Several weeks ago, I stumbled upon a presentation entitled “Become a Figma Ninja.” While the presentation did nothing to improve my martial arts skills, it did provide incredibly beneficial keyboard shortcuts to improve your Figma efficiency. So, if you are interested in upping your Figma game, this post is for you.  

An Introduction to Figma

Figma is a product design tool for creating mobile and web applications. Before Figma, the product design procedure was far more complicated. Products were originally designed using Photoshop, despite Photoshop not being a product design tool. Following Photoshop, Sketch was created. While it was good for product design, Sketch required several other applications to make it viable:

  • InVision was used to make prototypes of your Sketch files and designs
  • Zeplin allowed you to give your developers your Sketch files to inspect
  • Abstract gave you version control of your designs in case you needed to access previous iterations

Using four different applications to design a single product was both inefficient and cumbersome. In response, the creators of Figma created one product that did it all.  

Figma Keyboard Shortcuts

While Figma was a great solution to the multi-app headache, designers are nonetheless still searching for ways to continue improving efficiency. The Figma Ninja shortcuts do just that. Below are some of the best keyboard shortcuts for Figma design: 

  • Spacebar (With a Mouse): If you press the spacebar while using your mouse, your cursor turns into a small hand, and you can drag your Figma file around your screen. This allows you to keep your hand on your mouse rather than alternating between your mouse and trackpad. 
  • Shift + 1: If you’ve ever collaborated on a Figma project, you’ve probably experienced getting lost in Figma space. When you open Figma files from another designer, you are occasionally given a blank page, and you must embark on a mission to find the small design files located somewhere offscreen. You can save yourself the headache by pressing Shift + 1 to center your screen on the hidden design files. 
  • Shift + 2: If you select an artboard or an element and then press Shift + 2, it zooms into that selected item. This shortcut is much more efficient than manually zooming and moving. 
  • Z to Zoom: If you press z on your keyboard, the cursor becomes a magnifying glass. If you hold down your cursor to select a rectangle on your screen, it will automatically zoom to the selected rectangle. 
  • Command + Select: This is a shortcut I use pretty frequently. I nest many of my elements in groups or frames, making it hard to select individual objects within the group.
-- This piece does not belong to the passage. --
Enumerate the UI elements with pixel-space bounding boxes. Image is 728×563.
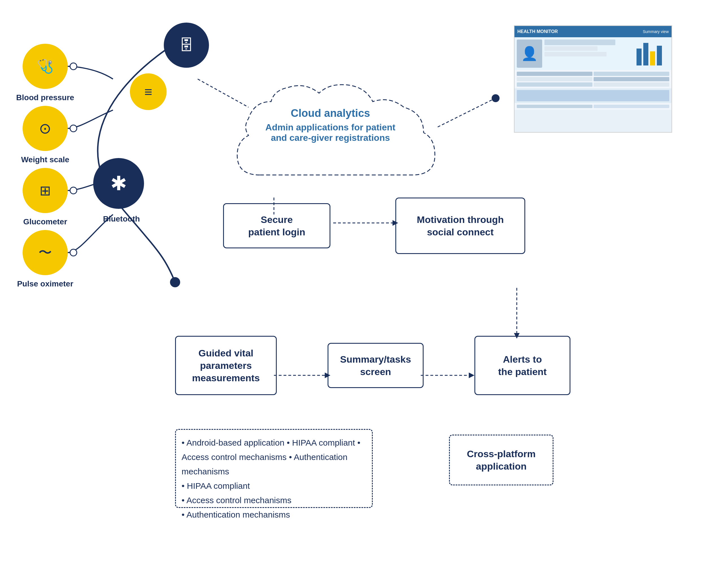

If you hold Command and then select a specific object, it will allow you to select only that object within the nested element. 
  • Alt/Option: If you press Alt on Mac or Option on Windows, it will show you the spacing around each individual element. While this is a feature available with the Inspect tool for developers, designers do not have an easy way to see spacing without this shortcut. 
  • Shift + c: Figma allows designers and developers to leave comments on design elements. While this is an extremely useful feature, a plethora of comments can hinder the design process. Typing Shift + c allows you to hide and unhide the comments so that you can reference the comments only as needed while designing. 
  • Shift + g: Typing Shift + g allows designers to turn the grids on and off. While this feature isn’t available to developers in Inspect mode, it is a beneficial shortcut for designers. 

While there are many more shortcuts to explore, these are some of the most important in your journey to becoming a Figma ninja.